**Exercise requirements**
Below are records; reproduce exactly the lines from the one that has "коллекции, сортирует по дате создания и" through the one that has "коллекцию керамики, AI-агент через", ends included, and nothing more.

**Input data**
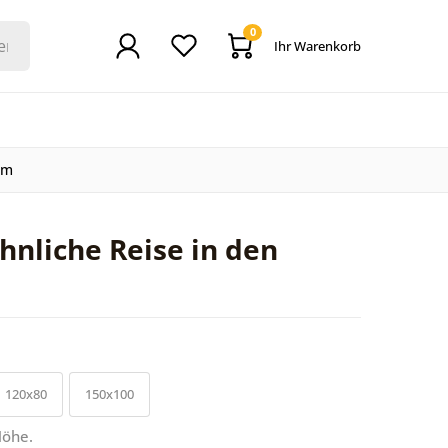
0
Ihr Warenkorb
um
nliche Reise in den
120x80
150x100
Höhe.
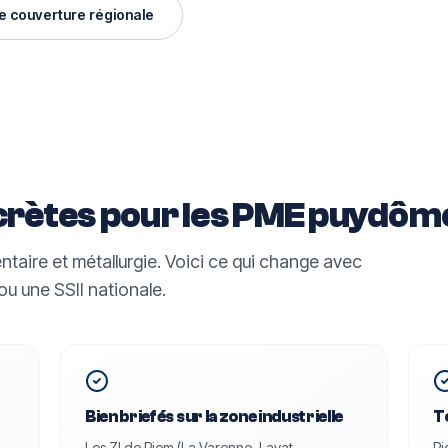
re couverture régionale
crètes pour les PME
puydômo
taire et métallurgie.
Voici ce qui change avec
ou une SSII nationale.
Bien briefés sur la zone industrielle
T
Les ZI de Riom (La Varenne, Layat,
Ri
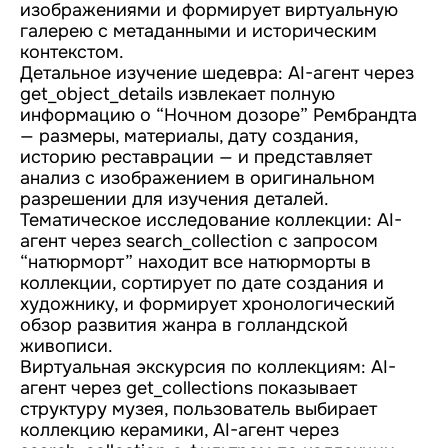
изображениями и формирует виртуальную
галерею с метаданными и историческим
контекстом.
Детальное изучение шедевра: AI-агент через
get_object_details извлекает полную
информацию о “Ночном дозоре” Рембрандта
— размеры, материалы, дату создания,
историю реставрации — и представляет
анализ с изображением в оригинальном
разрешении для изучения деталей.
Тематическое исследование коллекции: AI-
агент через search_collection с запросом
“натюрморт” находит все натюрморты в
коллекции, сортирует по дате создания и
художнику, и формирует хронологический
обзор развития жанра в голландской
живописи.
Виртуальная экскурсия по коллекциям: AI-
агент через get_collections показывает
структуру музея, пользователь выбирает
коллекцию керамики, AI-агент через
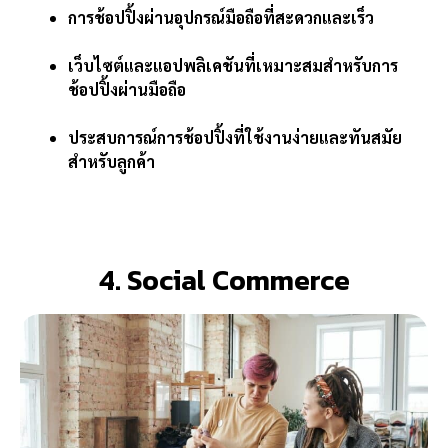
การช้อปปิ้งผ่านอุปกรณ์มือถือที่สะดวกและเร็ว
เว็บไซต์และแอปพลิเคชันที่เหมาะสมสำหรับการ
ช้อปปิ้งผ่านมือถือ
ประสบการณ์การช้อปปิ้งที่ใช้งานง่ายและทันสมัย
สำหรับลูกค้า
4. Social Commerce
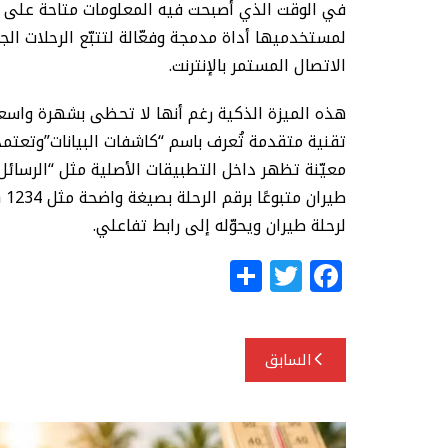
في الوقت الذي أصبحت فيه المعلومات متاحة على ن
لمستخدميها أداة مدمجة وفعّالة لتتبّع الرحلات الج
الاتصال المستمر بالإنترنت.
تقنية متقدمة تُعرف باسم “كاشفات البيانات”وتعتم
معيّنة تظهر داخل التطبيقات الأصلية مثل “الرسائل”
لرحلة طيران ويحوّله إلى رابط تفاعلي.
S
T
F
h
w
a
ar
itt
c
تصفّح
e
e
e
السابق
المقالات
r
b
o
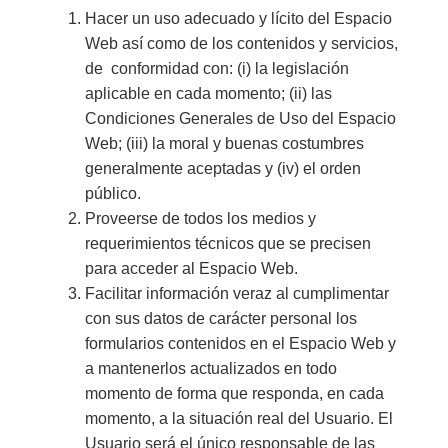
Hacer un uso adecuado y lícito del Espacio
Web así como de los contenidos y servicios,
de conformidad con: (i) la legislación
aplicable en cada momento; (ii) las
Condiciones Generales de Uso del Espacio
Web; (iii) la moral y buenas costumbres
generalmente aceptadas y (iv) el orden
público.
Proveerse de todos los medios y
requerimientos técnicos que se precisen
para acceder al Espacio Web.
Facilitar información veraz al cumplimentar
con sus datos de carácter personal los
formularios contenidos en el Espacio Web y
a mantenerlos actualizados en todo
momento de forma que responda, en cada
momento, a la situación real del Usuario. El
Usuario será el único responsable de las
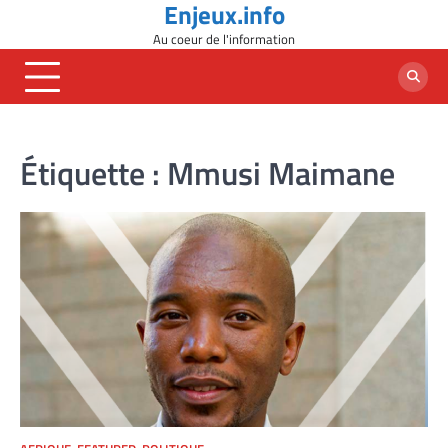
Enjeux.info
Skip
to
Au coeur de l'information
content
Étiquette :
Mmusi Maimane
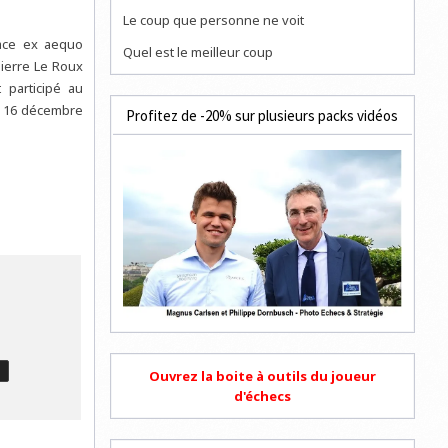
Le coup que personne ne voit
lace ex aequo
Quel est le meilleur coup
Pierre Le Roux
 participé au
et 16 décembre
Profitez de -20% sur plusieurs packs vidéos
T
Ouvrez la boite à outils du joueur
d'échecs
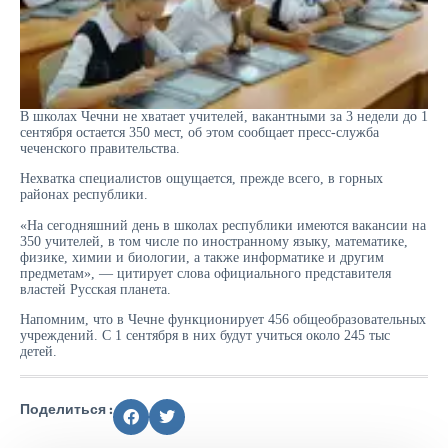
В школах Чечни не хватает учителей, вакантными за 3 недели до 1
сентября остается 350 мест, об этом сообщает пресс-служба
чеченского правительства.
Нехватка специалистов ощущается, прежде всего, в горных
районах республики.
«На сегодняшний день в школах республики имеются вакансии на
350 учителей, в том числе по иностранному языку, математике,
физике, химии и биологии, а также информатике и другим
предметам», — цитирует слова официального представителя
властей Русская планета.
Напомним, что в Чечне функционирует 456 общеобразовательных
учреждений. С 1 сентября в них будут учиться около 245 тыс
детей.
Поделиться :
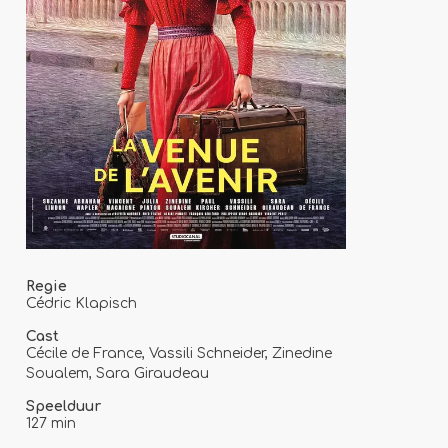
Regie
Cédric Klapisch
Cast
Cécile de France, Vassili Schneider, Zinedine
Soualem, Sara Giraudeau
Speelduur
127 min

**Answer for the task**
коллекции, сортирует по дате создания и
художнику, и формирует хронологический
обзор развития жанра в голландской
живописи.
Виртуальная экскурсия по коллекциям: AI-
агент через get_collections показывает
структуру музея, пользователь выбирает
коллекцию керамики, AI-агент через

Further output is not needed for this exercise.